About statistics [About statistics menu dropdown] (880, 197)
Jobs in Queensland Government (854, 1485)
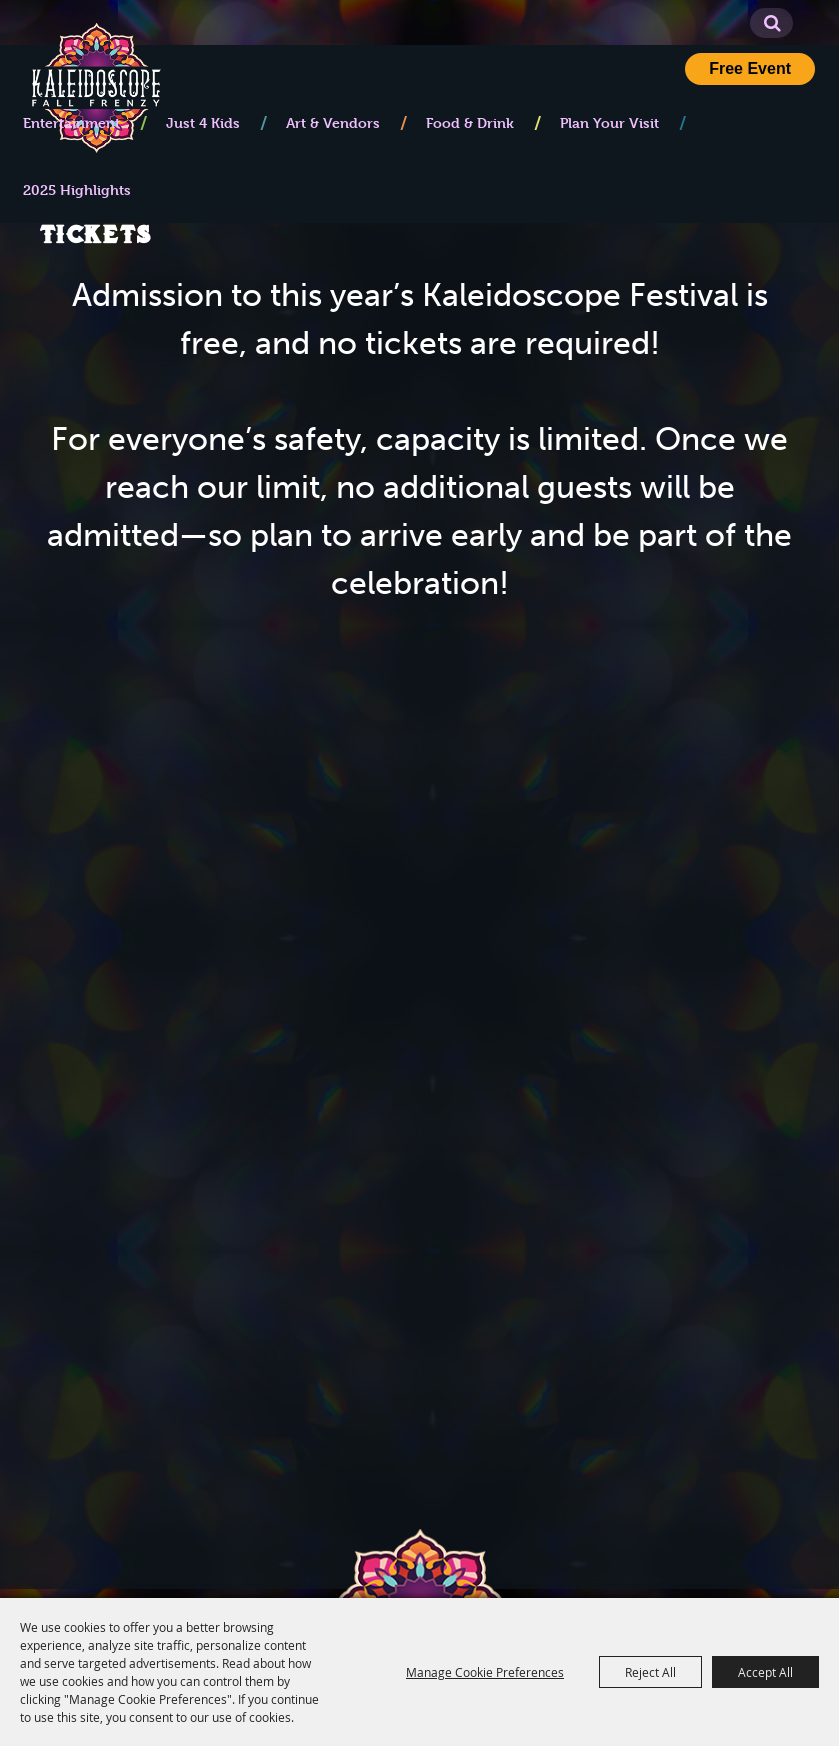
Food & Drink (470, 122)
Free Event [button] (750, 68)
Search (772, 23)
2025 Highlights (77, 189)
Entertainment (71, 122)
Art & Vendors (333, 122)
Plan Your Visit (609, 122)
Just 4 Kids (203, 122)
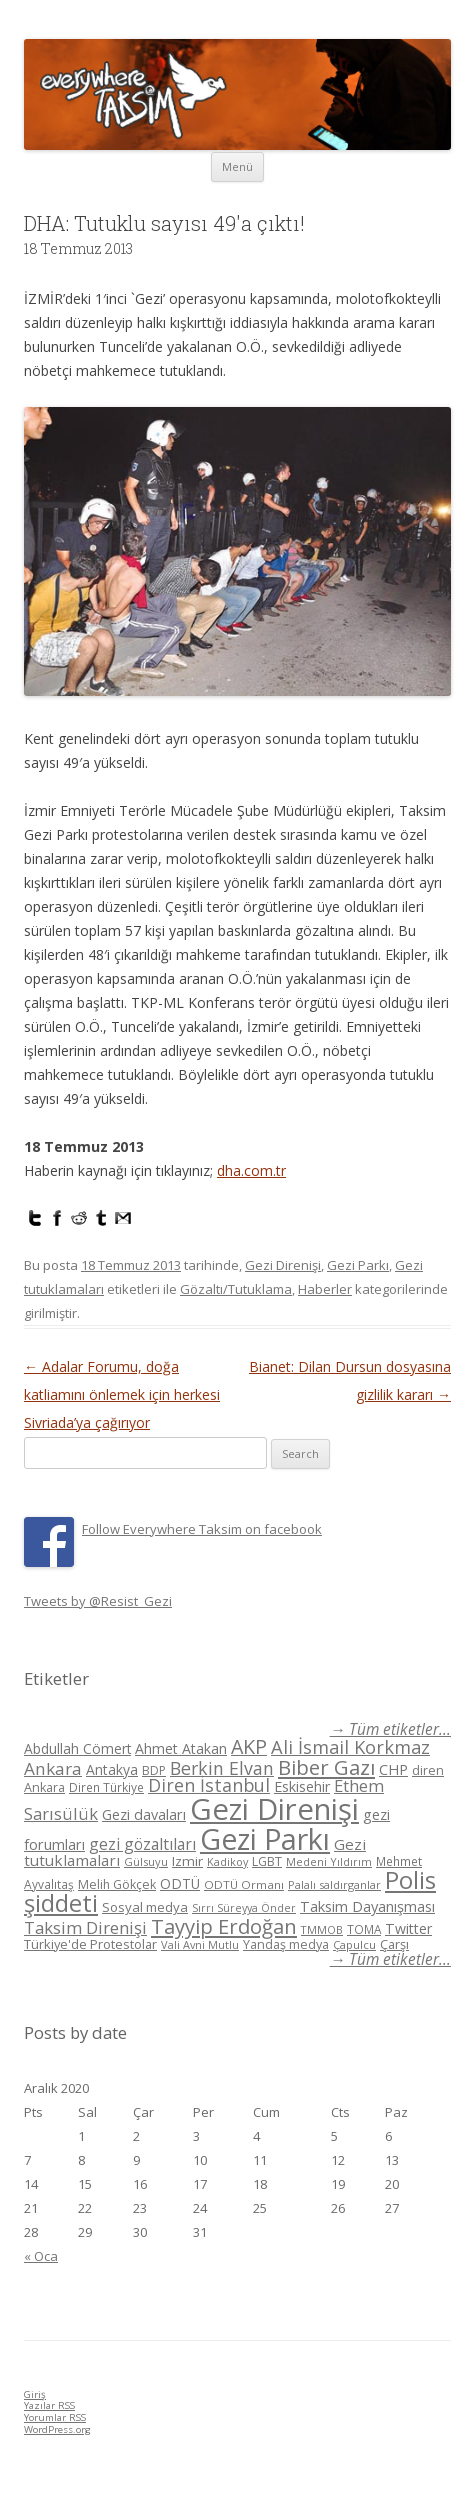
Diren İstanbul (209, 1785)
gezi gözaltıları (142, 1844)
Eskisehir (302, 1786)
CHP (393, 1769)
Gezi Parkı (358, 1265)
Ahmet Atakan (181, 1748)
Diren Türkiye (106, 1787)
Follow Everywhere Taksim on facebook (202, 1529)
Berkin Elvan (222, 1768)
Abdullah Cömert (77, 1748)
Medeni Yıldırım (329, 1861)
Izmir (187, 1861)
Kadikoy (227, 1861)
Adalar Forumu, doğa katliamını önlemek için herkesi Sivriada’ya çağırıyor (122, 1394)
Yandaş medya (286, 1944)
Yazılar (49, 2405)
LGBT (267, 1861)
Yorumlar (55, 2417)
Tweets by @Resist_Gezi (98, 1601)
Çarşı (394, 1944)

-- -- --

* Required work: What is needed is an exact transcription of every entry, minus the pictures.

* Answer section:
About statistics [About statistics menu dropdown] (880, 197)
Jobs in Queensland Government (854, 1485)
Food & Drink (470, 122)
Free Event [button] (750, 68)
Search (772, 23)
2025 Highlights (77, 189)
Entertainment (71, 122)
Art & Vendors (333, 122)
Plan Your Visit (609, 122)
Just 4 Kids (203, 122)
Diren İstanbul (209, 1785)
gezi gözaltıları (142, 1844)
Eskisehir (302, 1786)
CHP (393, 1769)
Gezi Parkı (358, 1265)
Ahmet Atakan (181, 1748)
Diren Türkiye (106, 1787)
Follow Everywhere Taksim on facebook (202, 1529)
Berkin Elvan (222, 1768)
Abdullah Cömert (77, 1748)
Medeni Yıldırım (329, 1861)
Izmir (187, 1861)
Kadikoy (227, 1861)
Adalar Forumu, doğa katliamını önlemek için herkesi Sivriada’ya çağırıyor (122, 1394)
Yandaş medya (286, 1944)
Yazılar (49, 2405)
LGBT (267, 1861)
Yorumlar (55, 2417)
Tweets by @Resist_Gezi (98, 1601)
Çarşı (394, 1944)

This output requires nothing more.